Recent tax court case popular in the blogosphere


Gallagher Estate v. Comr., (T.C. Memo.  2011-148) engendered at least two spirited analyses online last week. On the blog The Business Valuation Reviewers Handbook attorney Paul Hood remarks:

This is a very interesting valuation case because if you didn’t read the opinion except for the numbers, you’d have concluded that the estate’s appraiser prevailed! But you’d be dead wrong. The estate’s appraiser got hammered for failing to sufficiently explain himself in the report and for being internally inconsistent.

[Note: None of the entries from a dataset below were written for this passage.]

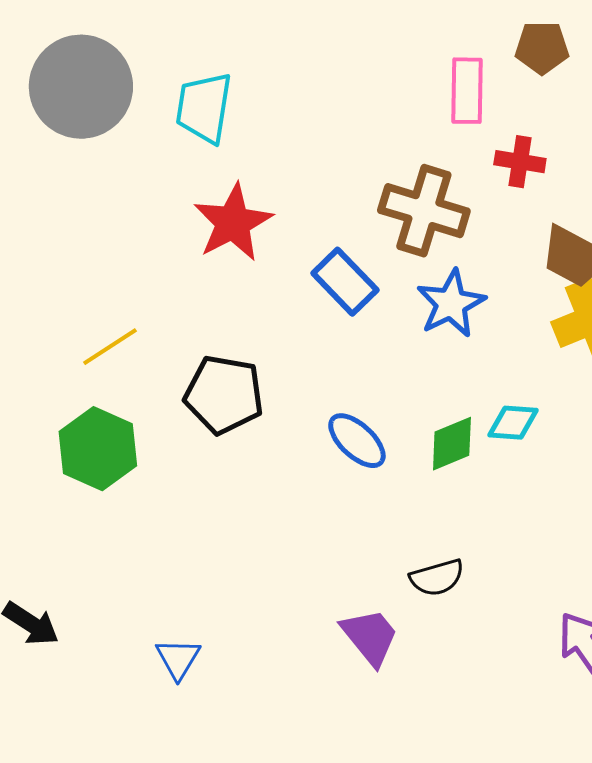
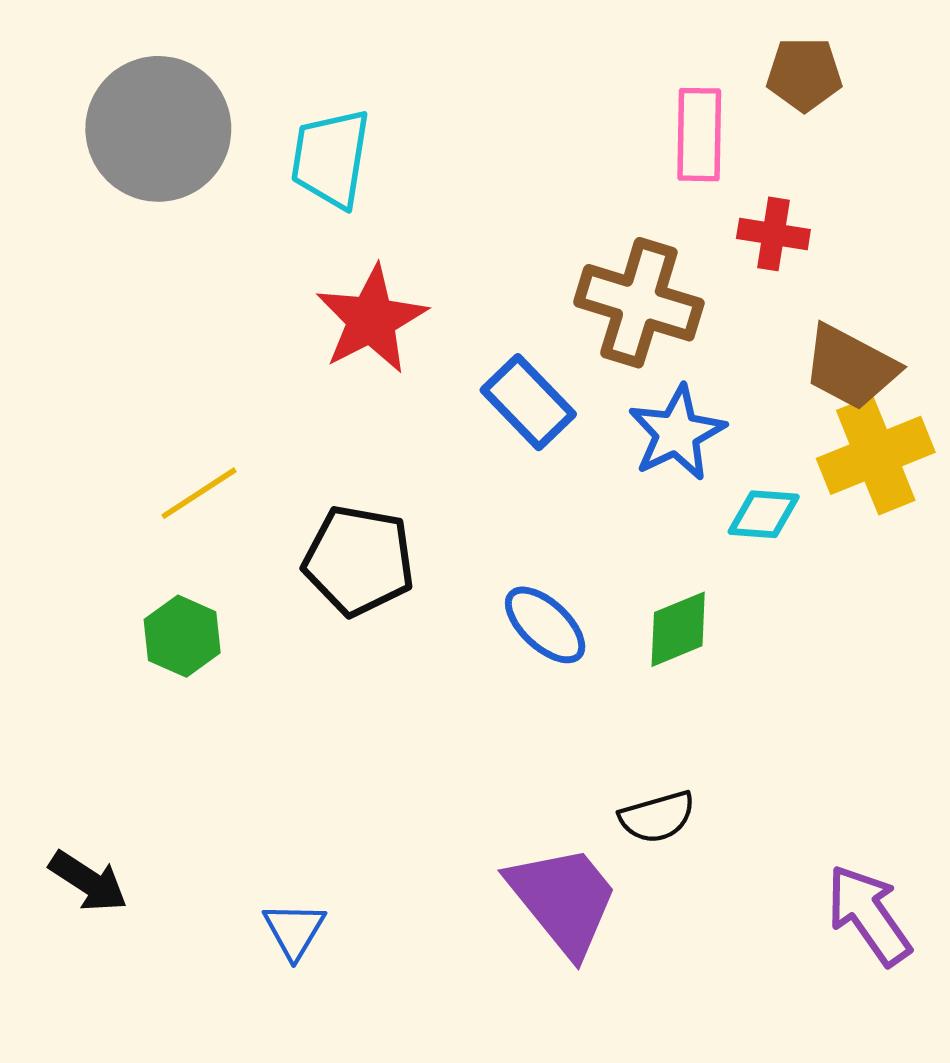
cyan diamond: (513, 423) -> (764, 514), moved
green hexagon: (98, 449) -> (182, 636), size x0.7
purple trapezoid: (370, 637) -> (563, 900), size x1.4

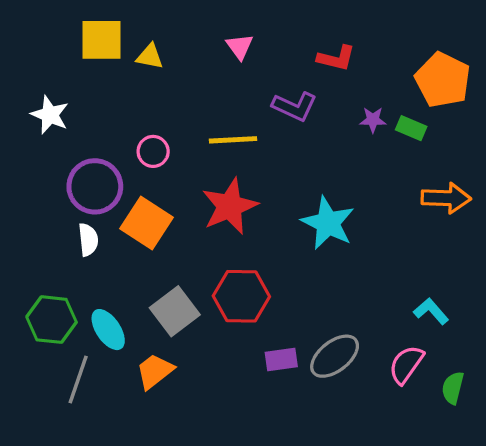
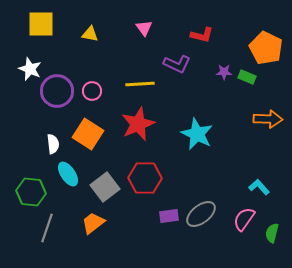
yellow square: (101, 40) -> (41, 24), moved
purple circle: (95, 186) -> (57, 91), moved
cyan ellipse: (108, 330) -> (68, 174), moved

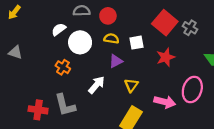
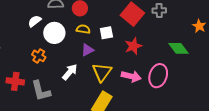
gray cross: (190, 28) -> (159, 10), moved, turned -32
yellow triangle: (131, 85) -> (102, 72), size x1.5
pink arrow: (165, 102) -> (131, 76), moved
red cross: (38, 110) -> (15, 81), moved

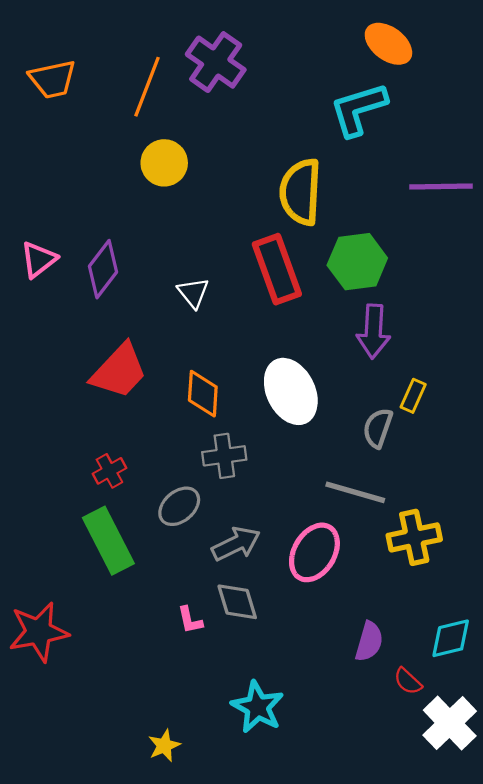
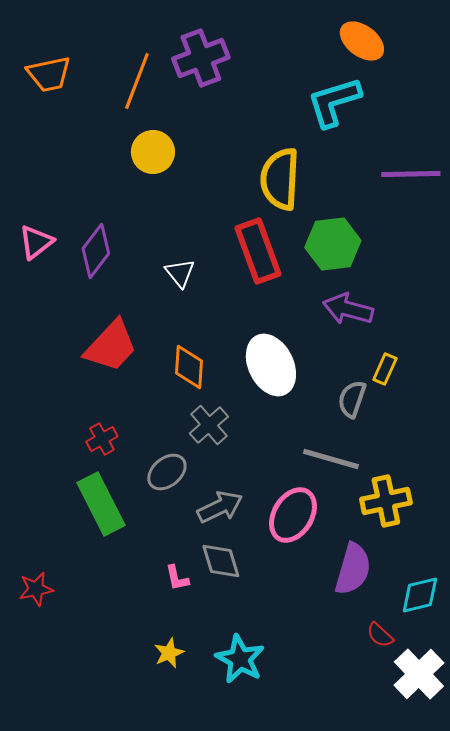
purple cross: (216, 62) -> (201, 58), turned 34
purple arrow: (373, 331) -> (348, 309), turned 102
gray cross: (224, 456) -> (209, 425), turned -33
red star: (39, 632) -> (36, 589), size x0.6
purple semicircle: (369, 641) -> (353, 569), moved, size x1.4
yellow star: (164, 746) -> (169, 653), moved

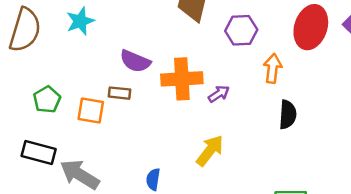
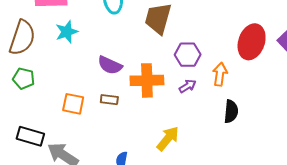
purple hexagon: (241, 30) -> (188, 55), moved
brown rectangle: (120, 93) -> (109, 100), moved
purple arrow: (219, 94) -> (188, 86), moved
green pentagon: (47, 100) -> (24, 78), moved, turned -30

Peter J Reilly (CCR LLP) opines in the Forbes blog Passive Activities:
I find it intriguing that of the five valuations the one that the Court came closest to was the value on the return as filed.  They hadn’t even hired an appraiser for that one, but were using the valuation the company used for other purposes.  Even though the Court came out closer to the RCM appraisal, they more often than not seemed to like the conceptual approaches in the KTS appraisal, although sometimes the Court indicated that when the two appraisers agreed on something the Court would go along, but didn’t necessarily approve.  The clearest thing that came out is that its holding in Gross v Comm to not tax affect S Corporation earnings does not require a lot of fancy math.  It appears that the RCM appraisal would have done better with more words  and less math.  After all Tax Court judges are lawyers.